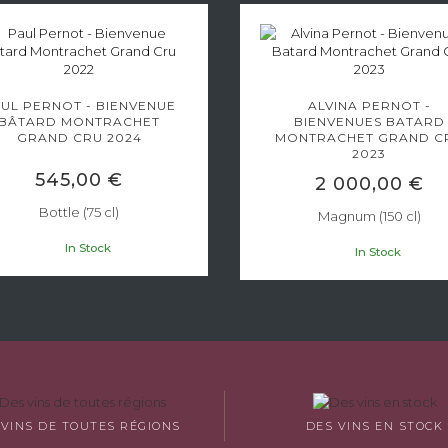
UL PERNOT - BIENVENUE
ALVINA PERNOT -
BÂTARD MONTRACHET
BIENVENUES BATARD
GRAND CRU 2024
MONTRACHET GRAND C
2023
545,00 €
2 000,00 €
Bottle (75 cl)
Magnum (150 cl)
In Stock
In Stock
 VINS DE TOUTES RÉGIONS
DES VINS EN STOCK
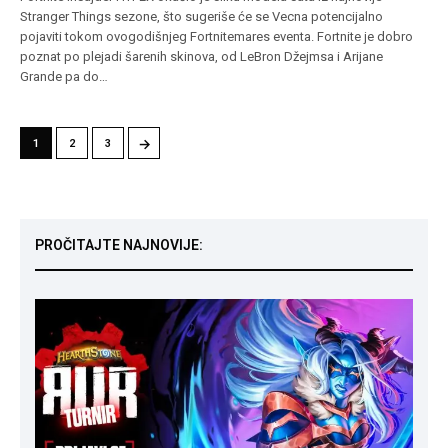
Stranger Things sezone, što sugeriše će se Vecna potencijalno
pojaviti tokom ovogodišnjeg Fortnitemares eventa. Fortnite je dobro
poznat po plejadi šarenih skinova, od LeBron Džejmsa i Arijane
Grande pa do…
→
1
2
3
PROČITAJTE NAJNOVIJE:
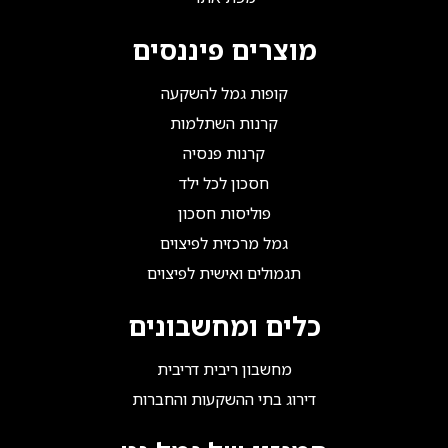
מוצרים פיננסים
קופות גמל להשקעה
קרנות השתלמות
קרנות פנסיה
חסכון לכל ילד
פוליסות חסכון
גמל מרכזית לפיצוים
תגמולים ואישית לפיצוים
כלים ומחשבונים
מחשבון ריבית דריבית
דירוג בתי ההשקעות והחברות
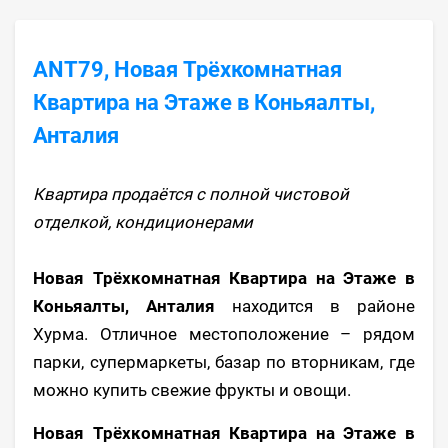
ANT79, Новая Трёхкомнатная
Квартира на Этаже в Коньяалты,
Анталия
Квартира продаётся с полной чистовой
отделкой, кондиционерами
Новая Трёхкомнатная Квартира на Этаже в
Коньяалты, Анталия
находится в районе
Хурма. Отличное местоположение – рядом
парки, супермаркеты, базар по вторникам, где
можно купить свежие фрукты и овощи.
Новая Трёхкомнатная Квартира на Этаже в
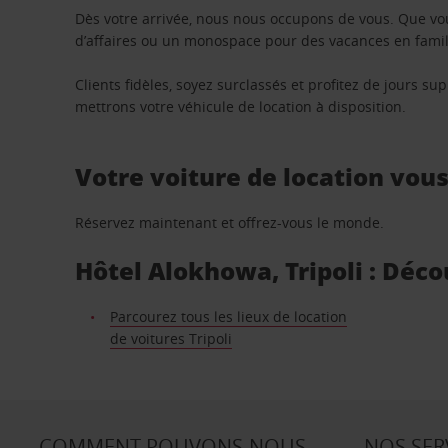
Dès votre arrivée, nous nous occupons de vous. Que vo
d’affaires ou un monospace pour des vacances en famill
Clients fidèles, soyez surclassés et profitez de jours 
mettrons votre véhicule de location à disposition.
Votre voiture de location vou
Réservez maintenant et offrez-vous le monde.
Hôtel Alokhowa, Tripoli : Déco
Parcourez tous les lieux de location
de voitures Tripoli
COMMENT POUVONS-NOUS
NOS SER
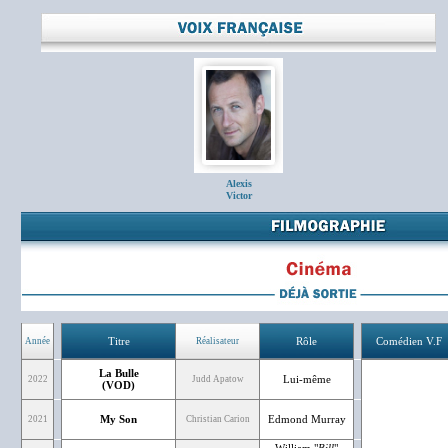
Alexis
Victor
Titre
Rôle
Comédien V.F
Année
Réalisateur
La Bulle
Lui-même
2022
Judd Apatow
(VOD)
My Son
Edmond Murray
2021
Christian Carion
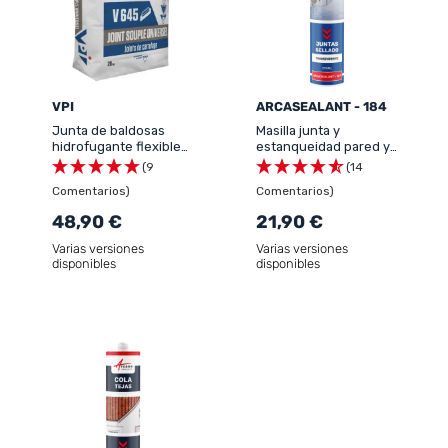
VPI
ARCASEALANT - 184
Junta de baldosas
Masilla junta y
hidrofugante flexible
estanqueidad pared y
para terraza piscina
suelo : ARCASEALANT -
(9
(14
suelo con calefacción
184
Comentarios)
Comentarios)
48,90 €
21,90 €
Varias versiones
Varias versiones
disponibles
disponibles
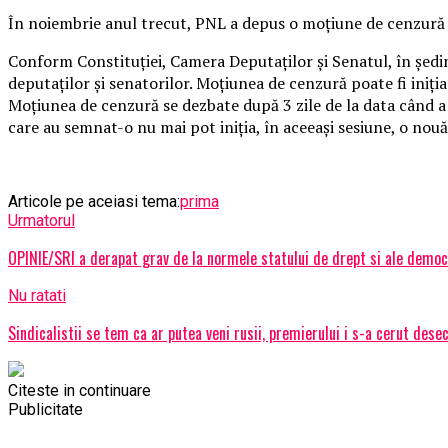
În noiembrie anul trecut, PNL a depus o moţiune de cenzură 
Conform Constituţiei, Camera Deputaţilor şi Senatul, în şed
deputaţilor şi senatorilor. Moţiunea de cenzură poate fi iniţi
Moţiunea de cenzură se dezbate după 3 zile de la data când a
care au semnat-o nu mai pot iniţia, în aceeaşi sesiune, o no
Articole pe aceiasi tema:
prima
Urmatorul
OPINIE/SRI a derapat grav de la normele statului de drept si ale demo
Nu ratati
Sindicalistii se tem ca ar putea veni rusii, premierului i s-a cerut des
Citeste in continuare
Publicitate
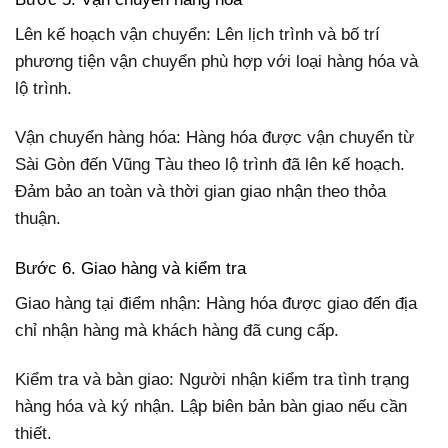
Lên kế hoạch vận chuyển: Lên lịch trình và bố trí
phương tiện vận chuyển phù hợp với loại hàng hóa và
lộ trình.
Vận chuyển hàng hóa: Hàng hóa được vận chuyển từ
Sài Gòn đến Vũng Tàu theo lộ trình đã lên kế hoạch.
Đảm bảo an toàn và thời gian giao nhận theo thỏa
thuận.
Bước 6. Giao hàng và kiểm tra
Giao hàng tại điểm nhận: Hàng hóa được giao đến địa
chỉ nhận hàng mà khách hàng đã cung cấp.
Kiểm tra và bàn giao: Người nhận kiểm tra tình trạng
hàng hóa và ký nhận. Lập biên bản bàn giao nếu cần
thiết.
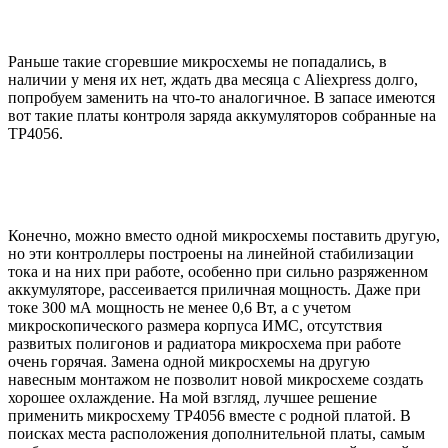
Раньше такие сгоревшие микросхемы не попадались, в
наличии у меня их нет, ждать два месяца с Aliexpress долго,
попробуем заменить на что-то аналогичное. В запасе имеются
вот такие платы контроля заряда аккумуляторов собранные на
TP4056.
Конечно, можно вместо одной микросхемы поставить другую,
но эти контроллеры построены на линейной стабилизации
тока и на них при работе, особенно при сильно разряженном
аккумуляторе, рассеивается приличная мощность. Даже при
токе 300 мА мощность не менее 0,6 Вт, а с учетом
микроскопического размера корпуса ИМС, отсутствия
развитых полигонов и радиатора микросхема при работе
очень горячая. Замена одной микросхемы на другую
навесным монтажом не позволит новой микросхеме создать
хорошее охлаждение. На мой взгляд, лучшее решение
применить микросхему TP4056 вместе с родной платой. В
поисках места расположения дополнительной платы, самым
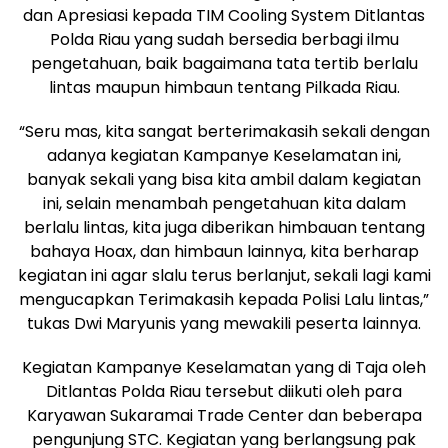
dan Apresiasi kepada TIM Cooling System Ditlantas
Polda Riau yang sudah bersedia berbagi ilmu
pengetahuan, baik bagaimana tata tertib berlalu
lintas maupun himbaun tentang Pilkada Riau.
“Seru mas, kita sangat berterimakasih sekali dengan
adanya kegiatan Kampanye Keselamatan ini,
banyak sekali yang bisa kita ambil dalam kegiatan
ini, selain menambah pengetahuan kita dalam
berlalu lintas, kita juga diberikan himbauan tentang
bahaya Hoax, dan himbaun lainnya, kita berharap
kegiatan ini agar slalu terus berlanjut, sekali lagi kami
mengucapkan Terimakasih kepada Polisi Lalu lintas,”
tukas Dwi Maryunis yang mewakili peserta lainnya.
Kegiatan Kampanye Keselamatan yang di Taja oleh
Ditlantas Polda Riau tersebut diikuti oleh para
Karyawan Sukaramai Trade Center dan beberapa
pengunjung STC. Kegiatan yang berlangsung pak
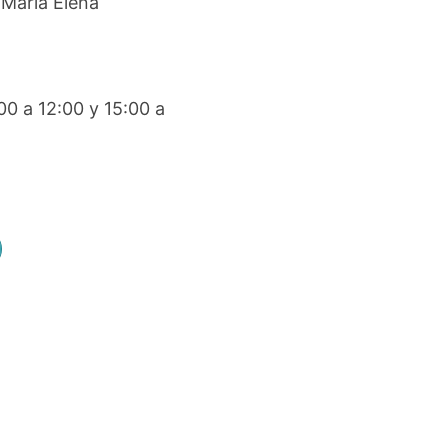
Maria Elena
00 a 12:00 y 15:00 a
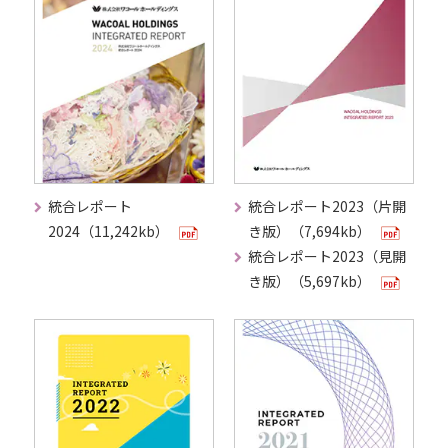
統合レポート
統合レポート2023（片開
2024（11,242kb）
き版）（7,694kb）
統合レポート2023（見開
き版）（5,697kb）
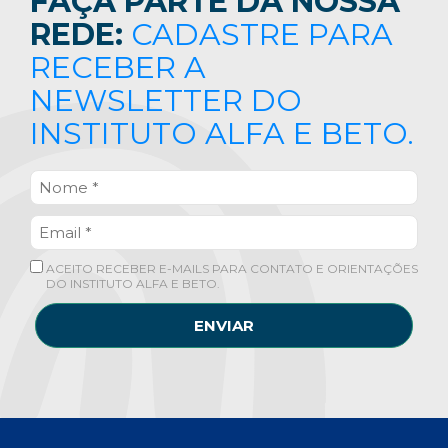
FAÇA PARTE DA NOSSA
REDE:
CADASTRE PARA
RECEBER A
NEWSLETTER DO
INSTITUTO ALFA E BETO.
ACEITO RECEBER E-MAILS PARA CONTATO E ORIENTAÇÕES
DO INSTITUTO ALFA E BETO.
ENVIAR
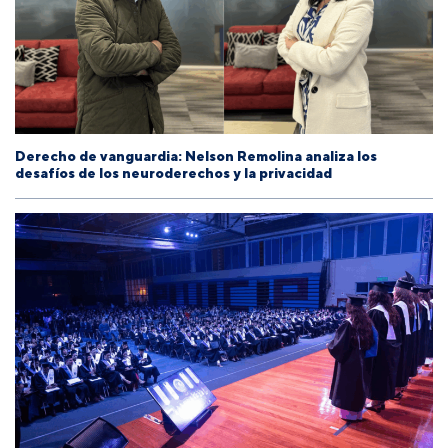
Derecho de vanguardia: Nelson Remolina analiza los
desafíos de los neuroderechos y la privacidad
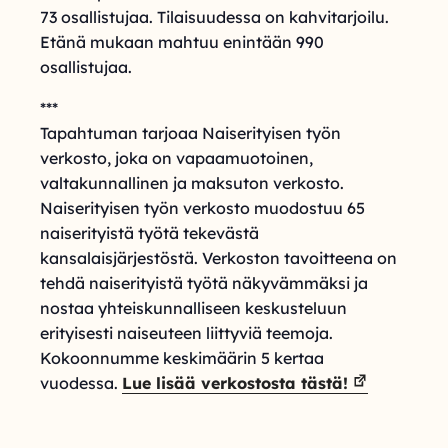
73 osallistujaa. Tilaisuudessa on kahvitarjoilu.
Etänä mukaan mahtuu enintään 990
osallistujaa.
***
Tapahtuman tarjoaa Naiserityisen työn
verkosto, joka on vapaamuotoinen,
valtakunnallinen ja maksuton verkosto.
Naiserityisen työn verkosto muodostuu 65
naiserityistä työtä tekevästä
kansalaisjärjestöstä. Verkoston tavoitteena on
tehdä naiserityistä työtä näkyvämmäksi ja
nostaa yhteiskunnalliseen keskusteluun
erityisesti naiseuteen liittyviä teemoja.
Kokoonnumme keskimäärin 5 kertaa
vuodessa.
Lue lisää verkostosta tästä!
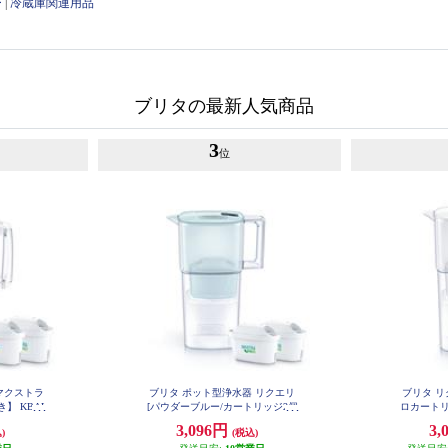
ー
|
冷蔵庫関連用品
ブリタの最新人気商品
3
位
マクストラ
ブリタ ポット型浄水器 リクエリ
ブリタ リ
】 KBAL
[パウダーブルー/カートリッジ2個
ロカートリ
付き] KBLQCB2M
3,096円
3,
)
(税込)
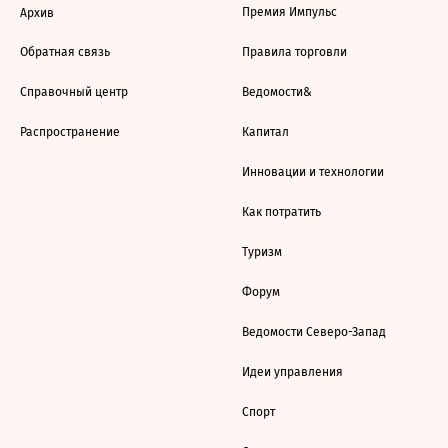
Премия Импульс
Архив
Обратная связь
Правила торговли
Справочный центр
Ведомости&
Распространение
Капитал
Инновации и технологии
Как потратить
Туризм
Форум
Ведомости Северо-Запад
Идеи управления
Спорт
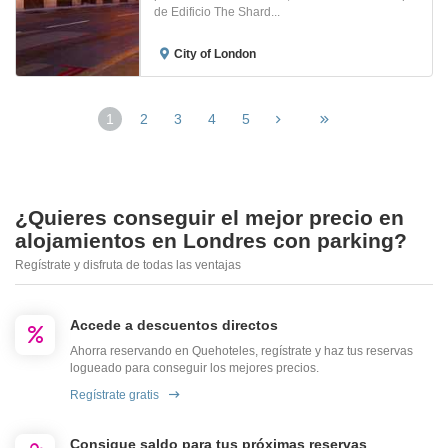
de Edificio The Shard...
City of London
1
2
3
4
5
¿Quieres conseguir el mejor precio en
alojamientos en Londres con parking?
Regístrate y disfruta de todas las ventajas
Accede a descuentos directos
Ahorra reservando en Quehoteles, regístrate y haz tus reservas
logueado para conseguir los mejores precios.
Regístrate gratis
Consigue saldo para tus próximas reservas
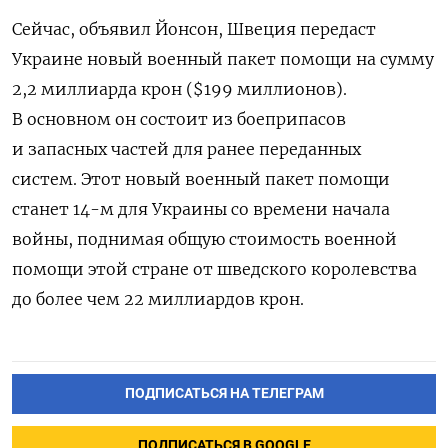
Сейчас, объявил Йонсон, Швеция передаст
Украине новый военный пакет помощи на сумму
2,2 миллиарда крон ($199 миллионов).
В основном он состоит
из боеприпасов
и запасных частей для ранее переданных
систем.
Этот новый военный пакет помощи
станет 14-м для Украины со времени начала
войны, поднимая общую стоимость военной
помощи этой стране от шведского королевства
до более чем 22 миллиардов крон.
ПОДПИСАТЬСЯ НА ТЕЛЕГРАМ
ПОДПИСАТЬСЯ В GOOGLE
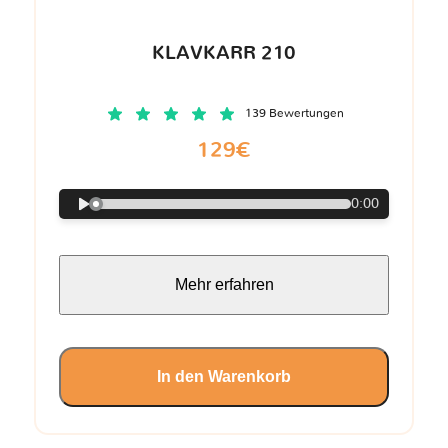
KLAVKARR 210
139 Bewertungen
129€
0:00
Mehr erfahren
In den Warenkorb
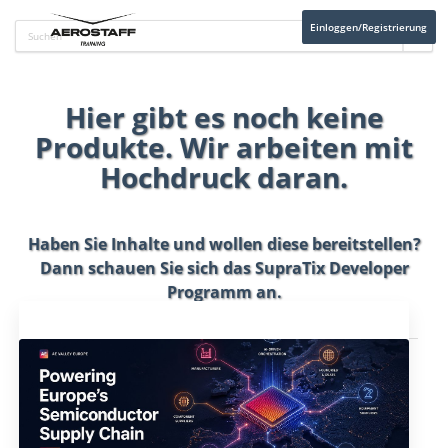
Einloggen/Registrierung
Hier gibt es noch keine
Produkte. Wir arbeiten mit
Hochdruck daran.
Haben Sie Inhalte und wollen diese bereitstellen?
Dann schauen Sie sich das
SupraTix Developer
Programm
an.
Aktuelles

**Your assignment:** Your reply should consist solely of the lines above from the line containing "Moţiunea de cenzură se" up to and including the line containing "развитых полигонов и", reproduced exactly, minus the pictures.

**Written answer:**
Moţiunea de cenzură se dezbate după 3 zile de la data când a
care au semnat-o nu mai pot iniţia, în aceeaşi sesiune, o no
Articole pe aceiasi tema:
prima
Urmatorul
OPINIE/SRI a derapat grav de la normele statului de drept si ale demo
Nu ratati
Sindicalistii se tem ca ar putea veni rusii, premierului i s-a cerut des
Citeste in continuare
Publicitate
Lên kế hoạch vận chuyển: Lên lịch trình và bố trí
phương tiện vận chuyển phù hợp với loại hàng hóa và
lộ trình.
Vận chuyển hàng hóa: Hàng hóa được vận chuyển từ
Sài Gòn đến Vũng Tàu theo lộ trình đã lên kế hoạch.
Đảm bảo an toàn và thời gian giao nhận theo thỏa
thuận.
Bước 6. Giao hàng và kiểm tra
Giao hàng tại điểm nhận: Hàng hóa được giao đến địa
chỉ nhận hàng mà khách hàng đã cung cấp.
Kiểm tra và bàn giao: Người nhận kiểm tra tình trạng
hàng hóa và ký nhận. Lập biên bản bàn giao nếu cần
thiết.
Раньше такие сгоревшие микросхемы не попадались, в
наличии у меня их нет, ждать два месяца с Aliexpress долго,
попробуем заменить на что-то аналогичное. В запасе имеются
вот такие платы контроля заряда аккумуляторов собранные на
TP4056.
Конечно, можно вместо одной микросхемы поставить другую,
но эти контроллеры построены на линейной стабилизации
тока и на них при работе, особенно при сильно разряженном
аккумуляторе, рассеивается приличная мощность. Даже при
токе 300 мА мощность не менее 0,6 Вт, а с учетом
микроскопического размера корпуса ИМС, отсутствия
развитых полигонов и радиатора микросхема при работе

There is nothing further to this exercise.